Re: Optimising compactify_tuples()

From: David Rowley <dgrowleyml(at)gmail(dot)com>
To: Thomas Munro <thomas(dot)munro(at)gmail(dot)com>
Cc: Peter Geoghegan <pg(at)bowt(dot)ie>, pgsql-hackers <pgsql-hackers(at)postgresql(dot)org>
Subject: Re: Optimising compactify_tuples()
Date: 2020-09-10 13:45:29
Message-ID: CAApHDvqYVORiZxq2xPvP6_ndmmsTkvr6jSYv4UTNaFa5i1kd=Q@mail.gmail.com
Views: Raw Message | Whole Thread | Download mbox | Resend email
Thread:
Lists: pgsql-hackers

On Thu, 10 Sep 2020 at 10:40, Thomas Munro <thomas(dot)munro(at)gmail(dot)com> wrote:
>
> I wonder if we could also identify a range at the high end that is
> already correctly sorted and maximally compacted so it doesn't even
> need to be copied out.

I've experimented quite a bit with this patch today. I think I've
tested every idea you've mentioned here, so there's quite a lot of
information to share.

I did write code to skip the copy to the separate buffer for tuples
that are already in the correct place and with a version of the patch
which keeps tuples in their traditional insert order (later lineitem's
tuple located earlier in the page) I see a generally a very large
number of tuples being skipped with this method. See attached
v4b_skipped_tuples.png. The vertical axis is the number of
compactify_tuple() calls during the benchmark where we were able to
skip that number of tuples. The average skipped tuples overall calls
during recovery was 81 tuples, so we get to skip about half the tuples
in the page doing this on this benchmark.

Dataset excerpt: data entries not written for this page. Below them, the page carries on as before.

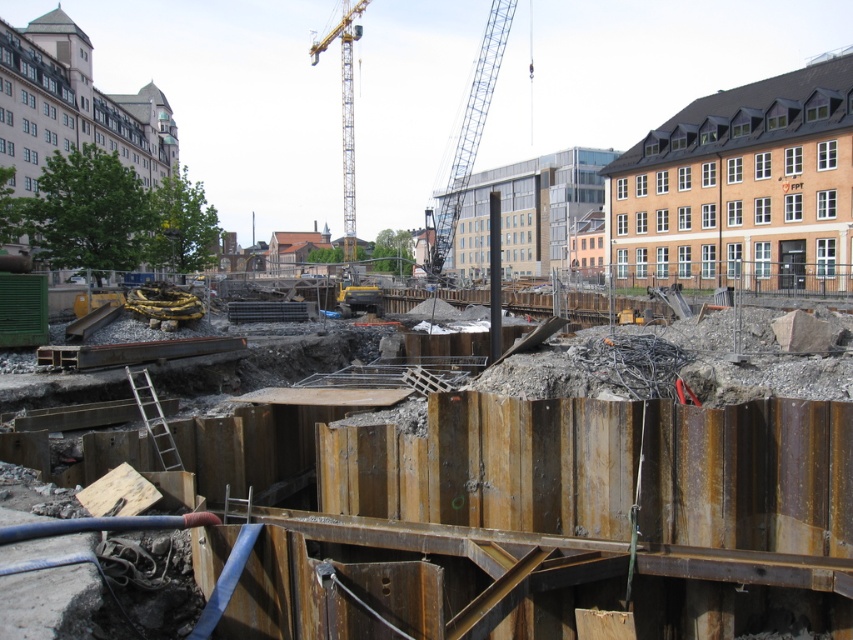 Can you confirm if blue metallic crane at center is wider than yellow metallic crane at upper center?

In fact, blue metallic crane at center might be narrower than yellow metallic crane at upper center.

Can you confirm if blue metallic crane at center is positioned below yellow metallic crane at upper center?

Actually, blue metallic crane at center is above yellow metallic crane at upper center.

Locate an element on the screen. The width and height of the screenshot is (853, 640). blue metallic crane at center is located at coordinates (468, 134).

From the picture: Can you confirm if rusty metal sheet at center is positioned to the right of yellow metallic crane at upper center?

Correct, you'll find rusty metal sheet at center to the right of yellow metallic crane at upper center.

Is rusty metal sheet at center shorter than yellow metallic crane at upper center?

Yes, rusty metal sheet at center is shorter than yellow metallic crane at upper center.

Does point (289, 557) lie in front of point (350, 234)?

Yes, point (289, 557) is in front of point (350, 234).

Find the location of a particular element. The width and height of the screenshot is (853, 640). rusty metal sheet at center is located at coordinates (544, 515).

The image size is (853, 640). Describe the element at coordinates (544, 515) in the screenshot. I see `rusty metal sheet at center` at that location.

In the scene shown: Who is higher up, rusty metal sheet at center or blue metallic crane at center?

Positioned higher is blue metallic crane at center.

The height and width of the screenshot is (640, 853). Describe the element at coordinates (544, 515) in the screenshot. I see `rusty metal sheet at center` at that location.

Image resolution: width=853 pixels, height=640 pixels. I want to click on rusty metal sheet at center, so click(x=544, y=515).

> > With the attached v3, performance is better. The test now runs
> > recovery 65.6 seconds, vs master's 148.5 seconds. So about 2.2x
> > faster.
>
> On my machine I'm seeing 57s, down from 86s on unpatched master, for
> the simple pgbench workload from
> https://github.com/macdice/redo-bench/. That's not quite what you're
> reporting but it still blows the doors off the faster sorting patch,
> which does it in 74s.

Thanks for running the numbers on that. I might be seeing a bit more
gain as I dropped the fillfactor down to 85. That seems to cause more
calls to compactify_tuples().

> So one question is whether we want to do the order-reversing as part
> of this patch, or wait for a more joined-up project to make lots of
> code paths collude on making scan order match memory order
> (corellation = 1). Most or all of the gain from your patch would
> presumably still apply if did the exact opposite and forced offset
> order to match reverse-item ID order (correlation = -1), which also
> happens to be the initial state when you insert tuples today; you'd
> still tend towards a state that allows nice big memmov/memcpy calls
> during page compaction. IIUC currently we start with correlation -1
> and then tend towards correlation = 0 after many random updates
> because we can't change the order, so it gets scrambled over time.
> I'm not sure what I think about that.

So I did lots of benchmarking with both methods and my conclusion is
that I think we should stick to the traditional INSERT order with this
patch. But we should come back and revisit that more generally one
day. The main reason that I'm put off flipping the tuple order is that
it significantly reduces the number of times we hit the preordered
case. We go to all the trouble of reversing the order only to have it
broken again when we add 1 more tuple to the page. If we keep this
the traditional way, then it's much more likely that we'll maintain
that pre-order and hit the more optimal memmove code path.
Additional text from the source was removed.